In January 2005, at the World Economic Forum in Davos, Switzerland, Nicholas Negroponte announced the One Laptop Per Child project, with the stated goal of giving every poor child in the world a “rugged, low-cost, low-power, connected laptop with content and software designed for collaborative, joyful, self-empowered learning.”
Last week OLPC laid off half of its staff. Sales of its XO Laptop to developing nations are far, far below initial projections in the millions; in the third quarter of 2008 it shipped a mere 130,000 units, a trivial 2.3% of the world’s low-cost, small-screen “netbook” laptops. Meanwhile, the income from their 2008 “Give One Get One Free” drive dropped 93% from 2007. What went wrong? Any number of things, including bad timing, production delays, poor management, and superior competition. But if you ask me – and I feel bad writing this, given all the hard work and good intentions that went into One Laptop Per Child – its fundamental problems are twofold:
The best thing about the XO is its case: the pebbled exterior, built-in handle, and dust/water resistance (which I didn’t test) are stylish and useful. The problems begin when you open it up. It’s slow. On occasion the cursor freezes or submarines. The screen and keyboard are tiny even for a netbook. Even its vaunted connectivity is badly flawed: my XO completely failed to connect to encrypted Wi-Fi networks that worked with both my other laptops. When you do connect, its Web browser fails to show paragraph breaks on Wikipedia pages, making the world’s greatest collection of free information hard to read – on a laptop allegedly designed for education!
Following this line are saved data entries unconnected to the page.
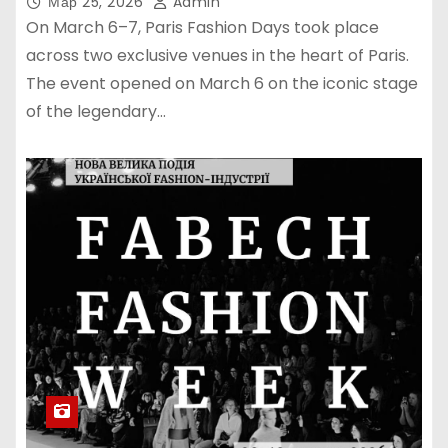
Мар 25, 2026
Admin
On March 6–7, Paris Fashion Days took place
across two exclusive venues in the heart of Paris.
The event opened on March 6 on the iconic stage
of the legendary…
The XO’s Sugar interface, a “learning platform that reinvents how computers are used for education”, appears to have been designed by a team of ivory-tower PhDs and misanthropic techies sealed off from the real world since birth. For instance, type “help” into the search box that appears on top of the screen, and – nothing happens. Click on the help “Activity”, and instead of anything useful and/or context-sensitive, you get a virtual brochure that begins with pages of PR bumph extolling the greatness of OLPC and Sugar.
I played with my XO for some time, trying to imagine myself as an 8-year-old in a poor country. I like to think I’m more qualified to do this than most – I write novels for a living, and have travelled through dozens of developing nations – and I was thoroughly underwhelmed. At its best Sugar was a collection of badly executed good ideas. And I can’t help but wonder: at what point did teaching children an interface fundamentally different from the windowing UI used by all other computers seem like a good idea to anyone?
Meanwhile, the rest of the world has already lapped them. My Acer Aspire One netbook is faster, has more memory, a better screen and keyboard, connects to encrypted Wi-Fi networks, renders Wikipedia correctly, and has a user-friendly interface with many useful applications. There’s no comparison: it’s miles better, for a comparable price. As far as I can tell, the OLPC team so wanted to be revolutionaries that they insisted on reinventing everything at once, and as a result, failed everywhere. (Although to be fair they did inadvertently spur the growth of the netbook market that has since entirely overtaken them.)
But that hardly even matters, because the whole idea of distributing laptops to poor children was completely misguided to begin with. Did the OLPC braintrust think they were bringing modern technology to the Third World? They were years too late; it’s already there, in the form of the not-so-humble-any-more cell phone. Tiny villages in Africa have GSM coverage and cell-phone stalls run by local entrepeneurs. You can bank by phone from the Colombian jungle, or get market prices texted to you while fishing off the Indian coast. Mobile phones have permeated the developing world to such an amazing degree that it makes no sense to try and reproduce that existing cultural and technical infrastructure from scratch.
What Negroponte & co. should have done was One Smartphone Per Child; a smartphone is not much different from a netbook that can connect to both cell networks and Wi-Fi, and has GPS…and that you can also use as, well, a phone. But alas, OLPC suffered from a failure of imagination from the very beginning. I hate to say it, but despite all its PR glory and good intentions, it was never more than a bad implementation of a bad idea, and its eventual failure was all but inevitable.